In message <[EMAIL PROTECTED]>, "Richard J. Sexton" writes:
>
>>It's also worth noting that virtually every other major Internet 
>>service has been swamped by unexpected load.  Predicting load, and 
>>engineering for it without prior experience in that particular kind (and
>>popularity) of service is just plain hard.
>>
>>              --Steve Bellovin
>
>You really think so Steve? The Porsche mailing lists have 34,000 subscribers
>and it seems to me the notion of inviting the world to vote on how the
>Interent will be run (especially in light of all the "outreach" talk
>that's bandied about) will have a much greater auduience than 
>a bunch of Porche owners. Anticipating 5000 users just weems wacky;
>if it were me I'd may sure it could work for a million with
>a contingency plan in place if/whe it exceeded that.

I really think that I've seen a lot of services become overloaded, including
ones where the designers were warned to "plan for success".  

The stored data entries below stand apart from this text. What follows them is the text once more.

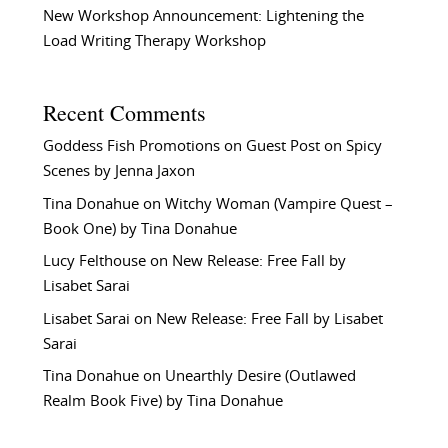
New Workshop Announcement: Lightening the
Load Writing Therapy Workshop
Recent Comments
Goddess Fish Promotions
on
Guest Post on Spicy
Scenes by Jenna Jaxon
Tina Donahue
on
Witchy Woman (Vampire Quest –
Book One) by Tina Donahue
Lucy Felthouse
on
New Release: Free Fall by
Lisabet Sarai
Lisabet Sarai
on
New Release: Free Fall by Lisabet
Sarai
Tina Donahue
on
Unearthly Desire (Outlawed
Realm Book Five) by Tina Donahue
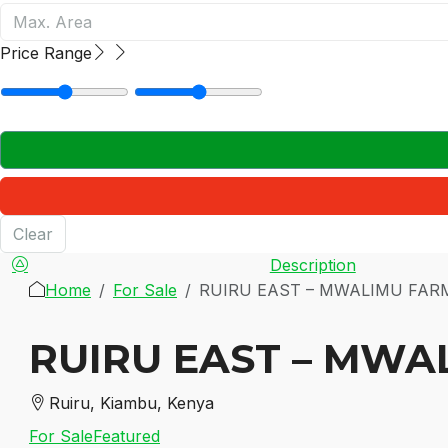
Price Range
Clear
Description
Home
For Sale
RUIRU EAST – MWALIMU FAR
RUIRU EAST – MWA
Ruiru, Kiambu, Kenya
For Sale
Featured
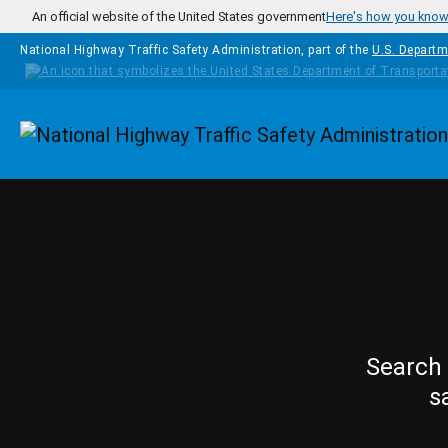
Skip to main content
An official website of the United States government
Here's how you kno
National Highway Traffic Safety Administration, part of the
U.S. Departm
Homepage
Search 
s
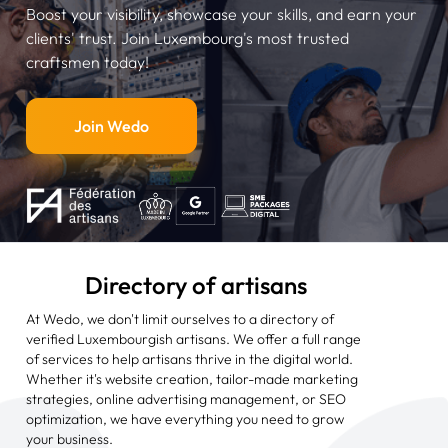
Boost your visibility, showcase your skills, and earn your
clients' trust. Join Luxembourg's most trusted
craftsmen today!
Join Wedo
Directory of artisans
At Wedo, we don't limit ourselves to a directory of
verified Luxembourgish artisans. We offer a full range
of services to help artisans thrive in the digital world.
Whether it's website creation, tailor-made marketing
strategies, online advertising management, or SEO
optimization, we have everything you need to grow
your business.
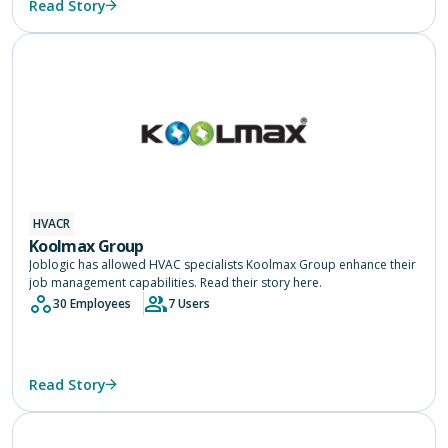
Read Story
HVACR
Koolmax Group
Joblogic has allowed HVAC specialists Koolmax Group enhance their
job management capabilities. Read their story here.
30 Employees
7 Users
Read Story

Is this such a case? I have no idea -- I haven't audited their staff, 
their plans, or their budget.  Planning for a million users is 
*expensive*, especially in a case like this where there's a significant 
amount of manual processing.  ICANN doesn't have an unlimited budget; 
they'd be acting iresponsibly if they did anything but plan for a 
rational estimate plus a decent amount of headroom.  But even if you 
have a perfect estimate of the load, sizing your systems for a given 
load isn't easy.  I'm definitely not calling this dishonesty; I'm not 
even calling it incompetence, since I've seen too many people I respect 
fail at similar tasks the first time around.  The touchstone for either 
issue is what happens the second time around, where you have experience 
to draw upon.

To me, the real question that needs to be answered is whether or not 
the registration woes are sufficiently bad and have excluded a 
sufficient number of people as to warrant postponing the election.  
That's a serious step, and would mean, among other things, that the 
interim board would continue longer.